Hospital marketers also paid special attention to search engine optimization in order to attract prospective patients who search for related content on Google and other search engines. They then worked to fill the site with content.

"In order to connect with prospective patients and showcase the services and expertise provided at Temple University Hospital, the new Web site offers robust content, including streaming videos featuring patient testimonials, doctors in action, and vitual tours of hospital facilities and programs," they wrote. Other updates included a new internal search engine, a News Line with service line-specific news items, and an updated application that allows patients to submit requests for appointments with physicians 24/7."

Temple's meticulous work paid off after the site launched and email appointment requests jumped 20% with no additional marketing.
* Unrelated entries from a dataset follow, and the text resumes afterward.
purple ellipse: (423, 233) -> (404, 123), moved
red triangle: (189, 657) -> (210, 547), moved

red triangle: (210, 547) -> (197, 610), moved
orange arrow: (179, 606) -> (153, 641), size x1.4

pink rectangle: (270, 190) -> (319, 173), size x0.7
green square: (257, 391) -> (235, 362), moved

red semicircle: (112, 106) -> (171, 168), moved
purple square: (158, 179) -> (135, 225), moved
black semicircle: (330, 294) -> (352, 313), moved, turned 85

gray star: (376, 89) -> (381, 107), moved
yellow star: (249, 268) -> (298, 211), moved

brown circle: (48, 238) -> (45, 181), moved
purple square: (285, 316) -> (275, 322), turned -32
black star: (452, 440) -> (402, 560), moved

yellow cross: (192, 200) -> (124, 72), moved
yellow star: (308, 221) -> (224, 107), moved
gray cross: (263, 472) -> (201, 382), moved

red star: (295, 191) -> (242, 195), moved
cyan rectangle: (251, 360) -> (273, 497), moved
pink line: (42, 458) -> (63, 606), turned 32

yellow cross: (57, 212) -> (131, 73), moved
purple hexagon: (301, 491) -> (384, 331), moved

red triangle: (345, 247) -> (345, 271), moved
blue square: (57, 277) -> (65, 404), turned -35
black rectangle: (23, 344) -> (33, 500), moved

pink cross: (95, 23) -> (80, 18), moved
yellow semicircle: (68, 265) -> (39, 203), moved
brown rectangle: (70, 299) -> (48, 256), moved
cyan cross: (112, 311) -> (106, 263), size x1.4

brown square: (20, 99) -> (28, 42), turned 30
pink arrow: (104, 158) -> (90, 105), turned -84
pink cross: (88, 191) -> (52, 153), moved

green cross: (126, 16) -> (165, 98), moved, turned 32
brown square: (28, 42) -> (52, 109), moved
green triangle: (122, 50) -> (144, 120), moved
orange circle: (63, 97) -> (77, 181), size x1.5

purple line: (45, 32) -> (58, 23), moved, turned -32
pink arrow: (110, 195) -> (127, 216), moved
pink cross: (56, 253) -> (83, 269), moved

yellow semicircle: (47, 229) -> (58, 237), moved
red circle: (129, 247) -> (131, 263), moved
And the results didn't trail off—seven of the following nine months had the highest volume of Web-based appointment requests in the hospital's history.

Soon after the new site launched, Temple began a pay-per-click campaign, which, along with SEO efforts, resulted in a lower cost per new patient appointment than from other marketing efforts, and a very high payer mix.

"The improved look and successful results of the Web site have demonstrated to the Temple University Health System organization the importance of funding Web-based marketing initiatives," marketers wrote. "Medical staff and leadership of all Temple University health System entities are now eager to roll-out their own Web site overhauls."